§ Goal of the exercise
Set down exactly the lines below between the line holding "Preemption and" and the line holding "Última modifi", inclusive; no other line belongs in the answer.
___ Supplied data
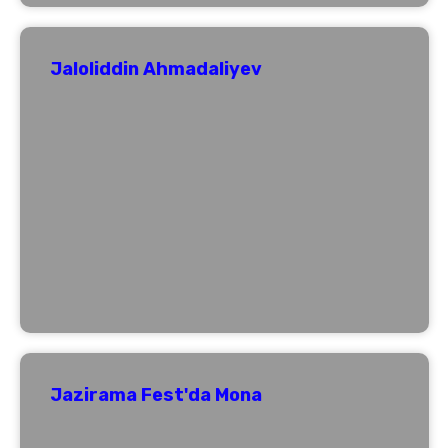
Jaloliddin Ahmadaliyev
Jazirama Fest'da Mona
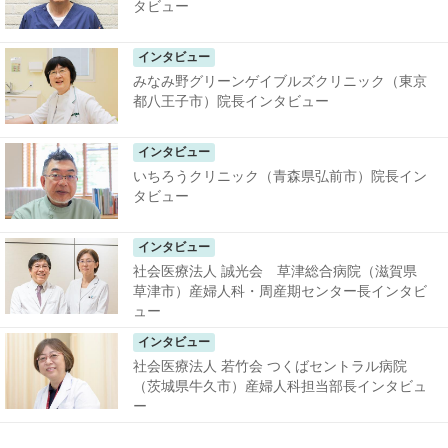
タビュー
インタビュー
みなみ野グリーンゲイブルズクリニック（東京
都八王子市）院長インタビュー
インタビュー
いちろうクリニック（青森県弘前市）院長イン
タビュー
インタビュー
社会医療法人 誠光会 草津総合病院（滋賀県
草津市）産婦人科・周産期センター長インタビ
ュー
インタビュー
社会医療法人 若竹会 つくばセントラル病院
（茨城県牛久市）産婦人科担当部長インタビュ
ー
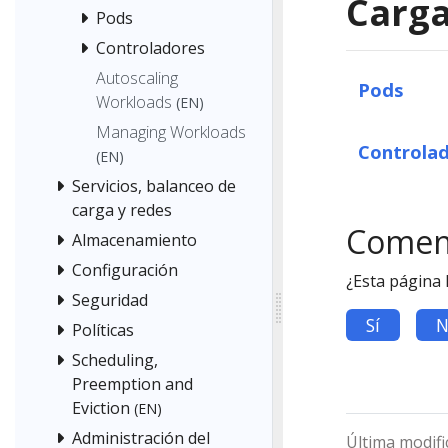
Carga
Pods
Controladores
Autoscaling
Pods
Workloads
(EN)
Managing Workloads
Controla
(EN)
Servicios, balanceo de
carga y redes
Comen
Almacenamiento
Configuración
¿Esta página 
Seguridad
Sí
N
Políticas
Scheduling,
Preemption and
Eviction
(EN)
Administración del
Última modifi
______
___ Supplied data
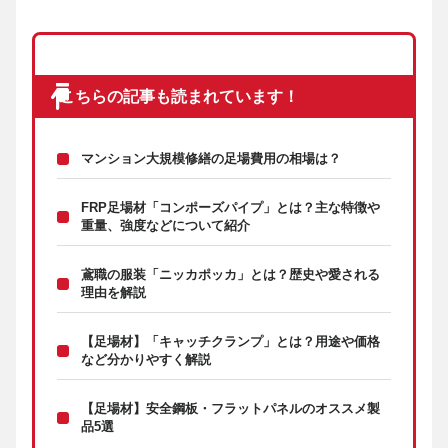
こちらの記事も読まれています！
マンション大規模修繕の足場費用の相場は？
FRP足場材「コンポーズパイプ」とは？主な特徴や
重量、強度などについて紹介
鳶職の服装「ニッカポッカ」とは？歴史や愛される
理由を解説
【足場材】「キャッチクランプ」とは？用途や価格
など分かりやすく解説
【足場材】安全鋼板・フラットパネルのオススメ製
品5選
______
§ Result
Preemption and
Eviction
(EN)
Administración del
Última modifi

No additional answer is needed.